── Exercise data

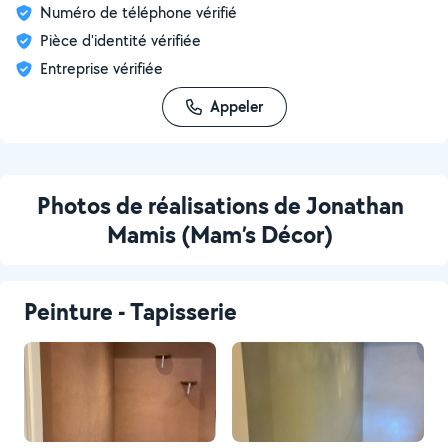
Numéro de téléphone vérifié
Pièce d'identité vérifiée
Entreprise vérifiée
Appeler
Photos de réalisations de Jonathan
Mamis (Mam’s Décor)
Peinture - Tapisserie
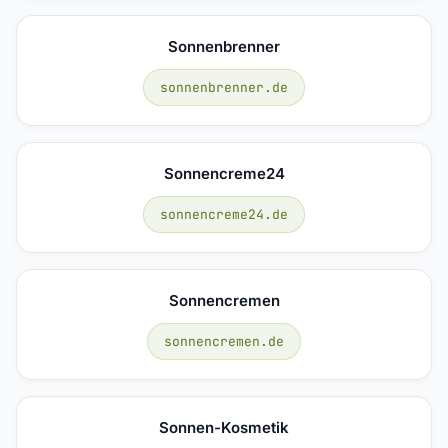
Sonnenbrenner
sonnenbrenner.de
Sonnencreme24
sonnencreme24.de
Sonnencremen
sonnencremen.de
Sonnen-Kosmetik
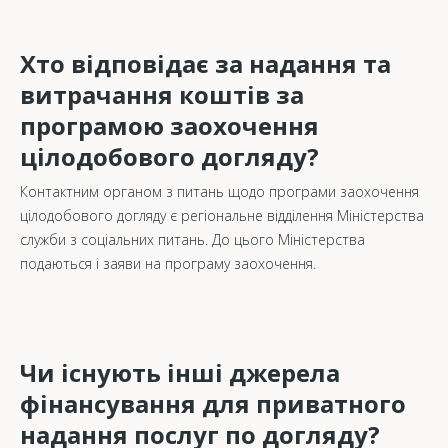
Хто відповідає за надання та
витрачання коштів за
програмою заохочення
цілодобового догляду?
Контактним органом з питань щодо програми заохочення
цілодобового догляду є регіональне відділення Міністерства
служби з соціальних питань. До цього Міністерства
подаються і заяви на програму заохочення.
Чи існують інші джерела
фінансування для приватного
надання послуг по догляду?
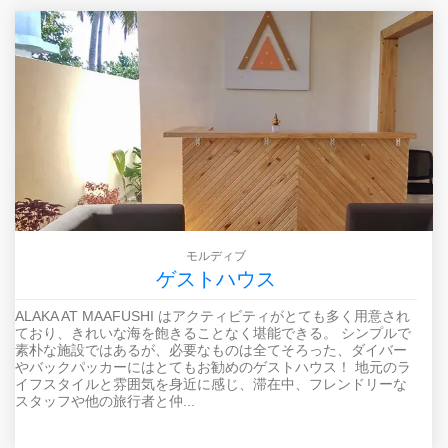
モルディブ
ゲストハウス
ALAKA AT MAAFUSHI はアクティビティがとても多く用意され
ており、きれいな海を飽きることなく堪能できる。 シンプルで
素朴な施設ではあるが、必要なものは全てそろった、ダイバー
やバックパッカーにはとてもお勧めのゲストハウス！ 地元のラ
イフスタイルと雰囲気を身近に感じ、滞在中、フレンドリーな
スタッフや他の旅行者と仲...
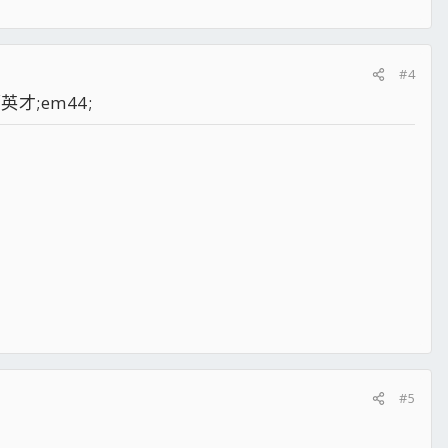
#4
才;em44;
#5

────

Exercise brief: Set down every record exactly as written, but drop the pictures.

Reply:
Numéro de téléphone vérifié
Pièce d'identité vérifiée
Entreprise vérifiée
Appeler
Photos de réalisations de Jonathan
Mamis (Mam’s Décor)
Peinture - Tapisserie
Sonnenbrenner
sonnenbrenner.de
Sonnencreme24
sonnencreme24.de
Sonnencremen
sonnencremen.de
Sonnen-Kosmetik
Хто відповідає за надання та
витрачання коштів за
програмою заохочення
цілодобового догляду?
Контактним органом з питань щодо програми заохочення
цілодобового догляду є регіональне відділення Міністерства
служби з соціальних питань. До цього Міністерства
подаються і заяви на програму заохочення.
Чи існують інші джерела
фінансування для приватного
надання послуг по догляду?
モルディブ
ゲストハウス
ALAKA AT MAAFUSHI はアクティビティがとても多く用意され
ており、きれいな海を飽きることなく堪能できる。 シンプルで
素朴な施設ではあるが、必要なものは全てそろった、ダイバー
やバックパッカーにはとてもお勧めのゲストハウス！ 地元のラ
イフスタイルと雰囲気を身近に感じ、滞在中、フレンドリーな
スタッフや他の旅行者と仲...
#4
才;em44;
#5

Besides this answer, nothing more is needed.